(Page images and extracted text)

──────────────────────────────

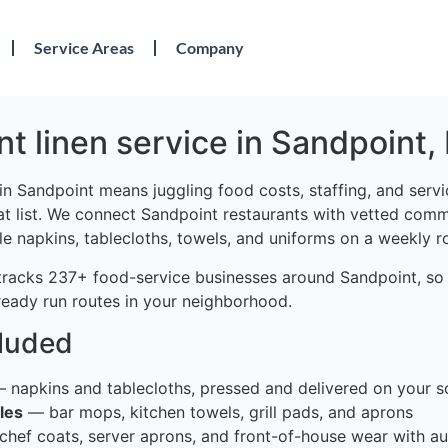
Service Areas
Company
t linen service in Sandpoint, 
in Sandpoint means juggling food costs, staffing, and serv
at list. We connect Sandpoint restaurants with vetted comme
le napkins, tablecloths, towels, and uniforms on a weekly r
tracks 237+ food-service businesses around Sandpoint, so
ready run routes in your neighborhood.
cluded
 napkins and tablecloths, pressed and delivered on your s
les
— bar mops, kitchen towels, grill pads, and aprons
hef coats, server aprons, and front-of-house wear with au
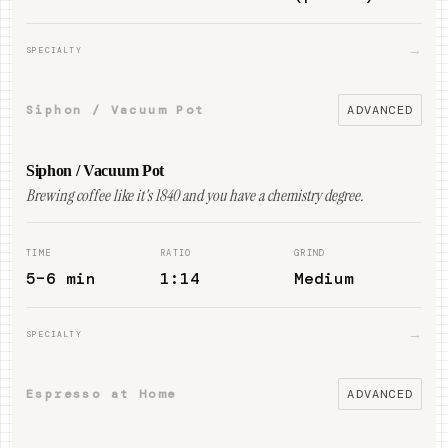
→
SPECIALTY
Siphon / Vacuum Pot
ADVANCED
Siphon / Vacuum Pot
Brewing coffee like it's 1840 and you have a chemistry degree.
TIME
RATIO
GRIND
5–6 min
1:14
Medium
→
SPECIALTY
Espresso at Home
ADVANCED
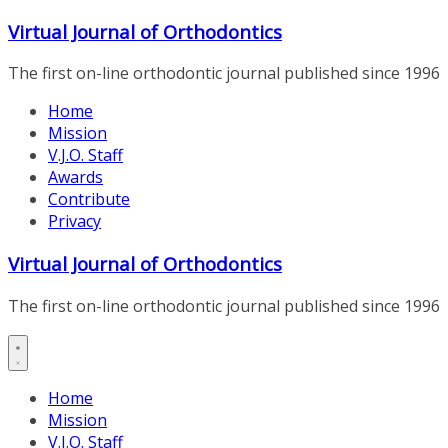
Skip
Virtual Journal of Orthodontics
to
content
The first on-line orthodontic journal published since 1996
Home
Mission
V.J.O. Staff
Awards
Contribute
Privacy
Virtual Journal of Orthodontics
The first on-line orthodontic journal published since 1996
Home
Mission
V.J.O. Staff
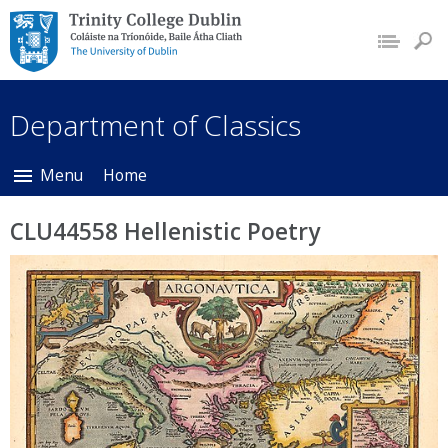
Trinity College Dublin,
The University of
Dublin
Department of Classics
Menu
Home
CLU44558 Hellenistic Poetry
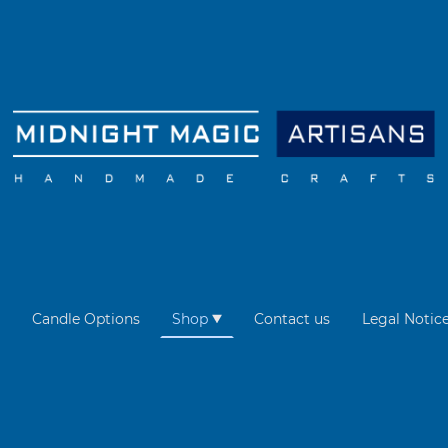
Candle Options
Shop
Contact us
Legal Notic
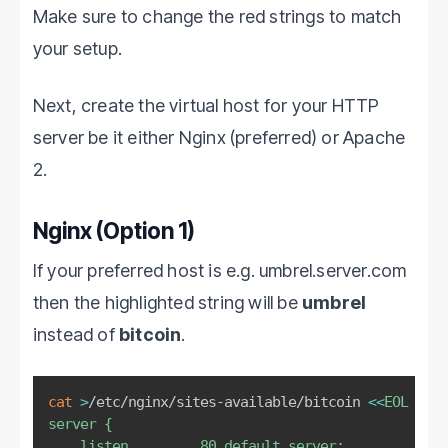
Make sure to change the red strings to match
your setup.
Next, create the virtual host for your HTTP
server be it either Nginx (preferred) or Apache
2.
Nginx (Option 1)
If your preferred host is e.g. umbrel.server.com
then the highlighted string will be
umbrel
instead of
bitcoin
.
cat
>
/etc/nginx/sites-available/bitcoin 
<<
EOL
# Ed
server {

    listen         80 default_server;
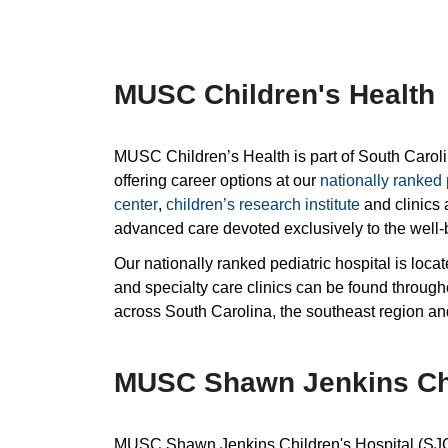
MUSC Children's Health
MUSC Children’s Health is part of South Carol
offering career options at our
nationally ranked 
center
,
children’s research institute
and clinics 
advanced care devoted exclusively to the well-b
Our nationally ranked pediatric hospital is loc
and specialty care clinics can be found through
across South Carolina, the southeast region a
MUSC Shawn Jenkins Chi
MUSC Shawn Jenkins Children's Hospital (SJCH) 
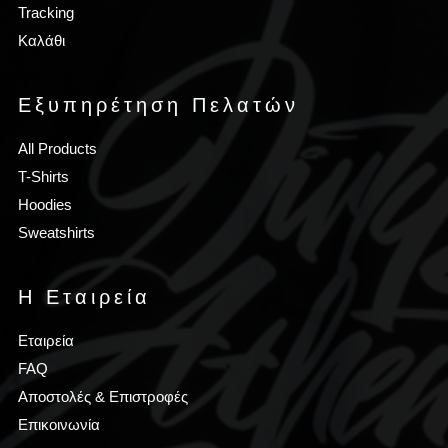
Tracking
Καλάθι
Εξυπηρέτηση Πελατών
All Products
T-Shirts
Hoodies
Sweatshirts
Η Εταιρεία
Εταιρεία
FAQ
Αποστολές & Επιστροφές
Επικοινωνία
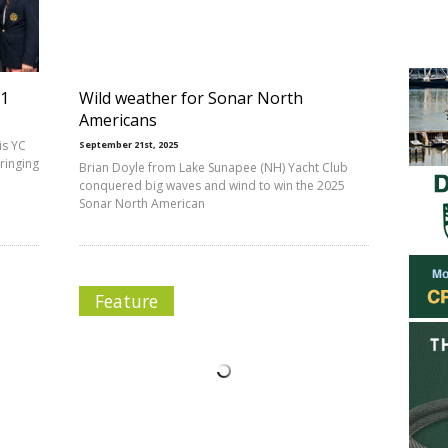
-1
Wild weather for Sonar North
Americans
is YC
September 21st, 2025
bringing
Brian Doyle from Lake Sunapee (NH) Yacht Club
conquered big waves and wind to win the 2025
Sonar North American
Feature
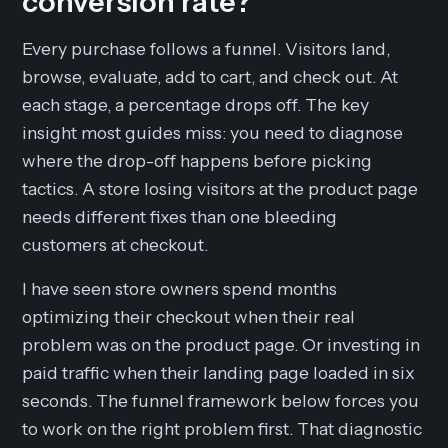
conversion rate?
Every purchase follows a funnel. Visitors land,
browse, evaluate, add to cart, and check out. At
each stage, a percentage drops off. The key
insight most guides miss: you need to diagnose
where
the drop-off happens before picking
tactics. A store losing visitors at the product page
needs different fixes than one bleeding
customers at checkout.
I have seen store owners spend months
optimizing their checkout when their real
problem was on the product page. Or investing in
paid traffic when their landing page loaded in six
seconds. The funnel framework below forces you
to work on the right problem first. That diagnostic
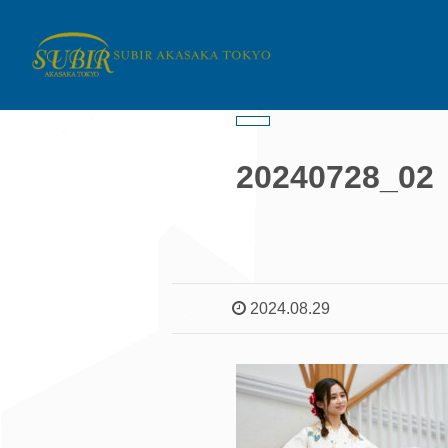
20240728_02
2024.08.29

──────────────────────────────

» PROBLEM TO SOLVE: The word to look for is "umbrel"; copy out every line of the entries that holds it.

» EXPECTED OUTPUT:
If your preferred host is e.g. umbrel.server.com
umbrel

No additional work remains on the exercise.